玄関から部屋へは狭い廊下がある。途中にはキッチンと冷蔵庫があり、その反対にトイレや風呂がある。その奥にはスライド式の扉が。そこを開けると、広がるは居間。真ん中には小さな四角の黒テーブルがある。
「今飲み物持ってくるんで、どっか適当に座っててください」俺がそう促すと、「おう」と奥側に座った。
「あれ?」ネクタイを緩めながら辺りをキョロキョロしていた。
「どうかしました?」
「いや、家具が少ないなーって」
「あぁ……家財道具は必要最低限のもの以外売ったんですよ」
「テレビも売るくらいって……結構生活苦しいのか?」
「ええ、まあ」
ふぅー……あっ。キッチンに行こうとしてる足を止め、振り返る。
「コーヒーとお茶、どっちがいいですか?」
「じゃあコーヒーで」
「了解です」俺は今度こそキッチンへ。
「すいません。コーヒーがなかったので」
俺は冷蔵庫にあったお茶をコップに注いだのを2つ、テーブルに置く。で、正面に座る。
「早速だが、何が分かったのか教えてくれ」肘をテーブルにつき、顔の辺りで手を組んだ。俺はそれに答える形で頷き、ポケットから写真を取り出してテーブルに置き、「これ見てください」スライドさせる。
「これって……うちの社長だよな?」
「はい。ですが、もう1つの顔を持っていたんです」
「顔?」
「松中組若頭としての顔です」
眉を中央に寄せて「松中組って確か……ヤクザ、だったよな?」と言われ、俺は縦に頷く。
「てことは……うちは企業舎弟なのか?」と言い淀みながらの問いに俺は「そういうことになりますね」と答えた。
「そんな……」
ひどく驚いている。まあ、普通はそうだ。普通は。
「こんなに優しそうな人なのに……」写真を手にとってそう呟くので、俺は「人は見かけによりませんから」と返した。
「すいません。ちょっとトイレに……」
「あぁ」
俺は席を立ち、扉をスライドさせ、部屋を出た。玄関近くのトイレに向かう最中、外から着信音が聞こえる。しばらく鳴っていた、が鳴り止んだ。
ということは……
ガチャ——来た。
俺はあらかじめ体を少し避けておく。2人分の幅はギリギリあるが、念のため。扉を勢いよくスライドし、俺が座っていたところに座った。
「どうも」
「誰だお前?」
1人部屋でケータイを耳につけ、ボー然としながらそう訊ねている。
「なんだー名前知ってんのに、顔は知らねえのか?」
「……はぁ?」
「初めまして。ドラゴンです」
便利屋さんは前方の双眼をまっすぐ見ている。ていうか、本当にドラゴンだったんだな。直接聞いたことなかったから確認できた。
「お、お前が……」
よっぽど予想外だったんだろう。言葉を詰まらせている。
「ちなみに呼んでも、もう誰も来ねえよ。外で待機してたのは全員お寝んね中だ」
便利屋さんは体を少し捻りながら視線を少し落とす。で、双方のポケットに手を突っ込んだ。
「なんだと?」
「信じれねぇなら、証拠見せてやるよ」便利屋さんはポケットから何かを一緒に出し、その何かをテーブルに向かって投げ始めた。ケータイだ。

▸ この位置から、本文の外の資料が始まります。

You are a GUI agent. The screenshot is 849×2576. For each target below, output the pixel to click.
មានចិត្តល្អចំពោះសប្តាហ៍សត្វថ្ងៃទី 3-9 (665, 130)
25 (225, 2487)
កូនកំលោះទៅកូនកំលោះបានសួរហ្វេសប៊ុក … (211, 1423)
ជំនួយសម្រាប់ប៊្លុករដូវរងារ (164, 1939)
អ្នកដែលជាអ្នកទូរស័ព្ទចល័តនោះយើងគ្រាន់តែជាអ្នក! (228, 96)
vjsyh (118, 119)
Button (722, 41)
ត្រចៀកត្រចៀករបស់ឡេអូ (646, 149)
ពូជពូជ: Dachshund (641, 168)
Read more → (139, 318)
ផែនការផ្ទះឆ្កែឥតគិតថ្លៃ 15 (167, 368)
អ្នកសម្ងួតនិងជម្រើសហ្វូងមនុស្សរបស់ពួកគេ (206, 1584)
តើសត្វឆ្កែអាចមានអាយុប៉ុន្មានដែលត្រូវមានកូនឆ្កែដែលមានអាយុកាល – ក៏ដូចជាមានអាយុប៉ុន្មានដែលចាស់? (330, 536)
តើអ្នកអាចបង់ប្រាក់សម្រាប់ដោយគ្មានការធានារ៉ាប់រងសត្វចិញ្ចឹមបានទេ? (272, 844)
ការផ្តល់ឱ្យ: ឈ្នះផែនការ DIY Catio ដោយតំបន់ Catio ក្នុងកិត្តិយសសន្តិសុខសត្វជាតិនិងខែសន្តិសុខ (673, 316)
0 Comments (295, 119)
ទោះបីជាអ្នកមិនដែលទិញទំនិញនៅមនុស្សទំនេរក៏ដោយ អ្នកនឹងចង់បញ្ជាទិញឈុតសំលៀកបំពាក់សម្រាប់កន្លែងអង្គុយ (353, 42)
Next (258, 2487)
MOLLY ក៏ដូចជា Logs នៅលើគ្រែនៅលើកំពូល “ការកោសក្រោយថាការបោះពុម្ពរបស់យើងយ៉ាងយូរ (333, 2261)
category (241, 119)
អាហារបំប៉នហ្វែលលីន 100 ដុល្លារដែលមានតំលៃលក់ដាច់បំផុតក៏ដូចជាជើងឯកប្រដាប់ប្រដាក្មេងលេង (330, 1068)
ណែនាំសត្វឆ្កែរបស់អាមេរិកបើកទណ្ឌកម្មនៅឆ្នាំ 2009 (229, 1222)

「ったく、気づかれねえように倒すのには苦労したよ」と言いながら、便利屋さんは次々にケータイをテーブルに投げていき、結果テーブルの上には7個ものケータイが乱雑かつ無秩序に並べられる。
「これで信じてくれたか?」
「てかよ、1回襲撃してんだから、家が違うってことぐらい分かんだろ?」
すると、目を見開き静かに扉の前に立っている俺の方を向き、「……ハナから俺を騙してたのか?」と睨みつけるように見てきた。
「騙してたのはそっちの方でしょ?」俺は反論した。
「んじゃまあ、邪魔するのもいなくなったことですし、全てを教えてもらいましょうかね? 溝口さん、だっけ?」
便利屋さんは声のトーンを脅しの声に変えて、詰め寄る。
ホント、人は見かけによらない。